This blog is a celebration of the nature in the South East and highlights ways you can get involved and explore nature in the region. If you've got news of the South East’s nature that you'd like to share, please contact the RSPB South East office on 01273 775333 or email SERComms@rspb.org.uk
Volunteering isn’t just about giving back, it’s becoming a more important tool for career progression than ever. You can learn brilliant new skills as well as become a familiar face within an organisation, which can even lead to exciting new employment opportunities!
In fact, this blog has been written by one of our newest South East volunteers, Libby Morris! If you are interested in finding out more about volunteering opportunities visit our website
Using volunteering to gain a step up - Chris Corrigan
Chris Corrigan is a prime example of this –now the RSPB Director for England, he started off his RSPB career as a volunteer. Through hard work and determination, he has worked his way up to the senior position that he is in today.
Chris Corrigan knew that he wanted to be a warden from a young age, but also knew that competition was strong and that he would have to put in the legwork to get noticed. His first volunteering position after finishing his A-levels, was guarding a pair of golden eagles in the Lake District, in a similar role to the volunteer shown in this picture! Over the following few years, both during and after university, he also worked as a residential volunteer at a number of RSPB reserves including Arne, Fetlar and several stints at Leighton Moss. He gained practical skills in involved path building, reed cutting and bird surveys as well as general labouring.
Volunteering gave him plenty of experience and knowledge, and eventually lead to a paid position working for the Nature Conservancy Council (NCC) as a summer warden for the Hermaness in Shetland. A vacancy arising due to maternity leave then lead to a temporary NCC office job in Orkney which eventually became permanent. Having joined the RSPB team in South East England as a warden, Chris has worked in various roles within our organisation. He just goes to show hard work and passion really can get you an awfully long way!
Chris is very positive about his experience as a volunteer, and would highly recommend trying it “I went to places I’d never been before and learnt so much about wildlife.” It has helped to build his confidence and succeed in his career, and perhaps most importantly, has given him a better understanding of what it is like to volunteer, which means that he truly appreciates how hard volunteers work within the RSPB and our partner organisations today.
Using your experience to further conservation - Richard Neville-Carle
For Richard Neville-Carle, volunteering at the RSPB has allowed him to gain a new insight into his profession, despite his huge wealth of experience.
Richard spent over thirty years in central government as a town planner – finally ending up as an assistant chief planner of greater London. He then set up his own consultancy, working on the 2012 London Olympics and the Greater London Authorities’ climate change policies.

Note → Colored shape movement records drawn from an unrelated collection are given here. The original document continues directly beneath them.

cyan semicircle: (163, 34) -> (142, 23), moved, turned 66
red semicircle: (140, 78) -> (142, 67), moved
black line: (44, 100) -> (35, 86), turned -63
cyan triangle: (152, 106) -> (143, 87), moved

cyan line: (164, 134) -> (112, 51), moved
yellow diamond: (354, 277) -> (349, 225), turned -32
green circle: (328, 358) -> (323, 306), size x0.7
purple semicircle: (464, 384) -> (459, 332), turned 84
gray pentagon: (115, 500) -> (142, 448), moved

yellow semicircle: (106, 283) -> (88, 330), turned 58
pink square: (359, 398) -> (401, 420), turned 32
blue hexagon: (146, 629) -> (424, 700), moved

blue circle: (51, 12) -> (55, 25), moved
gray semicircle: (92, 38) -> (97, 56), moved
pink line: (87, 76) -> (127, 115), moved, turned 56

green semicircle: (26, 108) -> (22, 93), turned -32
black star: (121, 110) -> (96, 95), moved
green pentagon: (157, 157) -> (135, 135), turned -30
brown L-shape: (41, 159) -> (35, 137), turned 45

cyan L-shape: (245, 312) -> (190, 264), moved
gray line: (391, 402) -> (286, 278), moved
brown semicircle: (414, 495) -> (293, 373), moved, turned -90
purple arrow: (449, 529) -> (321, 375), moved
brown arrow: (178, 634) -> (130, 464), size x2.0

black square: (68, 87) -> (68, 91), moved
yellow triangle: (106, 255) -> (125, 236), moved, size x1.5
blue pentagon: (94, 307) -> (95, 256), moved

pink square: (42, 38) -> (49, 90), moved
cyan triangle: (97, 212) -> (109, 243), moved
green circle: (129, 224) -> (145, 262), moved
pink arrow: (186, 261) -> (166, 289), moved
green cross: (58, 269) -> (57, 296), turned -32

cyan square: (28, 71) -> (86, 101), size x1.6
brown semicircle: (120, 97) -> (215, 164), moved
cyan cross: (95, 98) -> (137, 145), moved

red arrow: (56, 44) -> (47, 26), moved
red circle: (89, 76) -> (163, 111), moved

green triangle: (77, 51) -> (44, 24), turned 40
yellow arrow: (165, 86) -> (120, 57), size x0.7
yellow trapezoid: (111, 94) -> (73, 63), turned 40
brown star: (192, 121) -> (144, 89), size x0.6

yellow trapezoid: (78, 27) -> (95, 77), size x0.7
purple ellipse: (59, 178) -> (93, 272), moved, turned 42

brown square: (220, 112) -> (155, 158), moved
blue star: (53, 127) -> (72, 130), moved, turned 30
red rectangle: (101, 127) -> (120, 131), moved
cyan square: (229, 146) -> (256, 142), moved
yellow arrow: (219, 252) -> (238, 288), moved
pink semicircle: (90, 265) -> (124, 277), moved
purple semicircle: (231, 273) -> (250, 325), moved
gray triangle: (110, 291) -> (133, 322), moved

So, where do you go after a career like that?! In Richard’s case, he didn’t want to stop contributing to society and so volunteered with us – as a planner supporting our conservation team. He’s been with us since 2013, and has brought with him four decades of his experience. He’s provided invaluable insight into how the planning system works, as well as advice on how to use the system most effectively to meet our conservation objectives. He helps evaluate what is good and bad for nature in local plans and applications, and helps us to voice our opinions on them.
Through volunteering with us, Richard has been able to work in conservation for the first time in his career. He’s been a keen nature watcher all of his life – which makes the role all the more pertinent. He recommends that ‘for someone at an earlier stage in their planning career, a spell volunteering with the RSPB would widen a planner’s perspective of the voluntary sector and how conservation objectives interact with the planning system.’